The Kids In The Hall Megaset DVD Review:
Kids in the Hall falls more in the sketch-comedy tradition of Monty Python rather than Saturday Night Live. The humor has a dry yet goofy style in many of the sketches and men dressed as women is just a common occurrence in Kids in the Hall, and it remains as funny as it ever was. What makes the humor especially funny is how convincing the men can be as women. Each of the main players take their turn in drag, even marrying each other repeatedly in season three. The Kids in the Hall: The Complete Series Megaset contains almost 800 sketches on twenty discs containing all five seasons of the show.

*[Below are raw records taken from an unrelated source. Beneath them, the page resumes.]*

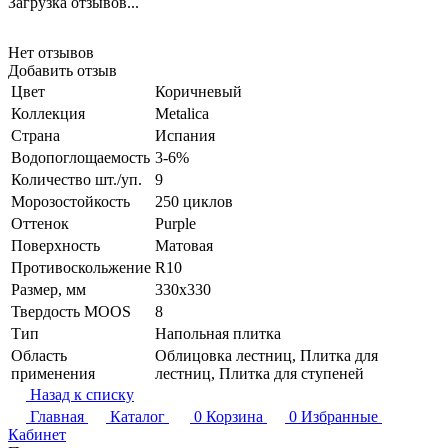
Загрузка отзывов...
Нет отзывов
Добавить отзыв
Цвет
Коричневый
Коллекция
Metalica
Страна
Испания
Водопоглощаемость
3-6%
Количество шт./уп.
9
Морозостойкость
250 циклов
Оттенок
Purple
Поверхность
Матовая
Противоскольжение
R10
Размер, мм
330x330
Твердость MOOS
8
Тип
Напольная плитка
Область
Облицовка лестниц, Плитка для
применения
лестниц, Плитка для ступеней
Назад к списку
Главная
Каталог
0
Корзина
0
Избранные
Кабинет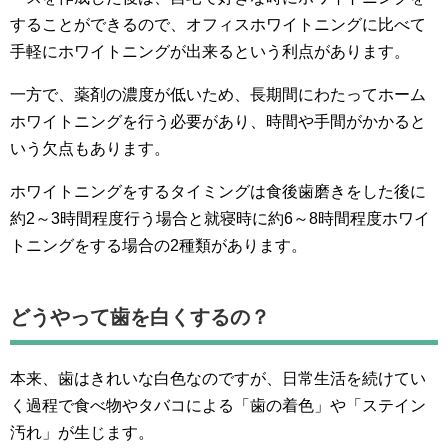
することができるので、オフィスホワイトニングに比べて
手軽にホワイトニングが出来るという利点があります。
一方で、薬剤の濃度が低いため、長期間にわたってホーム
ホワイトニングを行う必要があり、時間や手間がかかると
いう欠点もあります。
ホワイトニングをするタイミングは食後歯磨きをした後に
約2～3時間程度行う場合と就寝時に約6～8時間程度ホワイ
トニングをする場合の2種類があります。
どうやって歯を白くするの？
本来、歯はきれいな白色なのですが、日常生活を続けてい
く過程で食べ物やタバコによる「歯の着色」や「ステイン
汚れ」が生じます。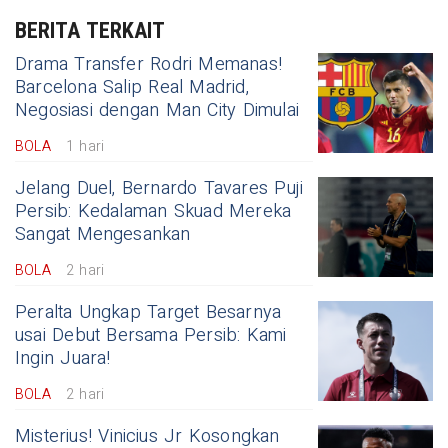
BERITA TERKAIT
Drama Transfer Rodri Memanas!
Barcelona Salip Real Madrid,
Negosiasi dengan Man City Dimulai
BOLA
1 hari
Jelang Duel, Bernardo Tavares Puji
Persib: Kedalaman Skuad Mereka
Sangat Mengesankan
BOLA
2 hari
Peralta Ungkap Target Besarnya
usai Debut Bersama Persib: Kami
Ingin Juara!
BOLA
2 hari
Misterius! Vinicius Jr Kosongkan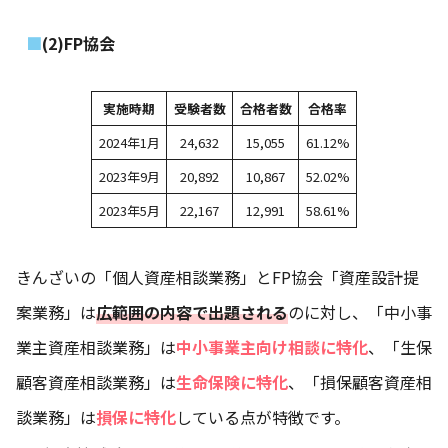
(2)FP協会
実施時期
受験者数
合格者数
合格率
2024年1月
24,632
15,055
61.12%
2023年9月
20,892
10,867
52.02%
2023年5月
22,167
12,991
58.61%
きんざいの「個人資産相談業務」とFP協会「資産設計提
案業務」は
広範囲の内容で出題される
のに対し、「中小事
業主資産相談業務」は
中小事業主向け相談に特化
、「生保
顧客資産相談業務」は
生命保険に特化
、「損保顧客資産相
談業務」は
損保に特化
している点が特徴です。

What makes Kids in the Hall unique from other sketch comedy shows is the lack of reliance on characters. Although each of the sketches obviously require characters, much of the humor comes from the situations, where other sketch comedy shows don’t usually work this way. Most sketch comedy has all of the emphasis on the characters, who upon success become reoccurring characters on the show. In Living Color had Fire Marshal Bill, Mad TV had Stuart and Saturday Night Live had dozens who each eventually had their own movie, but Kids in the Hall doesn’t go for huge costumes (except to dress men as women) and extreme characters. They are a modern Monty Python troupe for American youth. There are occasional characters that re-appear, including The Head Crusher, but the absurd and the random always seems to dominate The Kids in the Hall.
Season one has twenty episodes on three discs and a bonus disc for special features. Disc one also has cast biographies. Season one has The Head Crusher, The Legend of Skoora and a group of girls talking about the cutest guy on death row. The special features include “An Oral History”, which has forty-five minutes of interviews with the cast and Lorne Michaels talking about the show. There are also a couple of compilations of the best sketches from a rare pilot episode and thirty minutes of a performance at the Rivoli Theater.
Season two brings back Cabbage Head and Head Crusher but there are some great original moments as well. The Head Crusher may be the most popular character to come out of the show and this season he is given some competition with a face pincher. The battle is absurd and hilarious. A lot of the sketches are starting to come into full form in season two, many starting to parody a lot more than season one. The second part of “An Oral History” is on the bonus disc, which has been downgraded to just fifteen minutes with the Kids, Paul Bellini and Lorne Michaels. There is also an audio commentary by the Kids and a two-part episode of fan favorite sketches. Thirty more minutes of the performance at Rivoli Theater is placed on this bonus disc as well, and there is a poster gallery.
Season three doesn’t pack the same laughs as season two, but there are a lot more random sketches. The humor is starting to come from obscurity and oddities. The sketches don’t have the same impact that they did in the previous seasons and it shows by how many of the fan favorite episodes are from the season opening episodes. They put all of the effort into that first episode and didn’t get much luck out of the rest of the season. There are a few good moments, but the great ones are sparse. The fourth disc contains the usual two-part fan-favorite sketch compilation episodes and yet another thirty minutes of the Rivoli Theater performance and commentary by the Kids. There is also a slide show and trailers.
Season four is starting to get even more brutal and shocking in the humor, but occasionally it works really well. In fan-favorite sketch, “Things To Do”, an old woman is knocked down and then a bank robber shoots his accomplice to show the customers what will happen if they don’t cooperate. These unexpected turns and downright cruelty to elderly women is nothing new of the show, but season four has more of it than the previous seasons. Some of the sketches like “Steps” seem like they should be much funnier than they actually are, maybe because the increase in politics in the show. The bonus features include audio commentaries by the Kids on the usual two-part fan-favorite compilation episode. There is also archival footage, a slide show and trailers.
Season five was to be the last season and it grew much more outlandish. Sketches are absurdly strange and often somewhat high-brow as well. There is also an increase in the risqué humor, as there has been each season from the beginning. The Chicken Lady openly masturbates in public and two hicks accidentally kill their friend by having a cow kick him in the head. Episode twenty-one in season five is the series finale which is on the fourth disc with a fan-favorites episode.